In 2021, Heathers returned for a limited run at the Haymarket with Christina Bennington playing Veronica Sawyer and Jordan Luke Gage as J.D. The three Heathers were played by Jodie Steele (Heather Chandler), Bobbi Little (Heather Duke) and Frances Mayli McCann (Heather McNamara). It then went on to play at The Other Palace until 3 September 2023. In 2025, it was announced that an Off-Broadway revival of Heathers would play June-September 2025 at New World Stages in Manhattan, New York. The show's run was subsequently extended, with a current closing date of November 8, 2026.

===Television adaptation===

In March 2016, TV Land ordered a pilot script for an anthology dark comedy series, set in the present day, with a very different Veronica Sawyer dealing with a very different but equally vicious group of Heathers. The series was written by Jason Micallef and Tom Rosenberg, and Gary Lucchesi was the executive producer. In January 2017, the Heathers TV show was ordered to series at TV Land. Shannen Doherty, the movie's Heather Duke, makes a cameo appearance in the pilot.
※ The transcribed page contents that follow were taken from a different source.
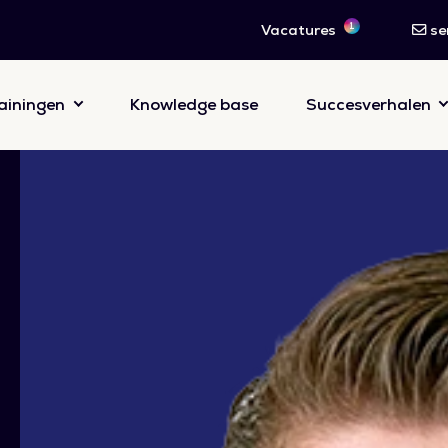
1
Vacatures
se
ainingen
Knowledge base
Succesverhalen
In March 2017, it was reported that the series was moved to the then upcoming Paramount Network. Selma Blair has a recurring role in the series. A trailer for the rebooted series was released in August 2017. The series stars Grace Victoria Cox as Veronica Sawyer, James Scully as J.D., Melanie Field as Heather Chandler, Brendan Scannell as Heather Duke, Jasmine Mathews as Heather McNamara, Birgundi Baker as Lizzy and Cameron Gellman as Kurt Kelly. The series was set to premiere on March 7, 2018. On February 28, 2018, it was announced that the premiere would be delayed in light of the Stoneman Douglas High School shooting. Coverage at the time framed the postponement in relation to U.S. school-shooting sensitivities, with network statements citing the Parkland context in explaining the scheduling decision.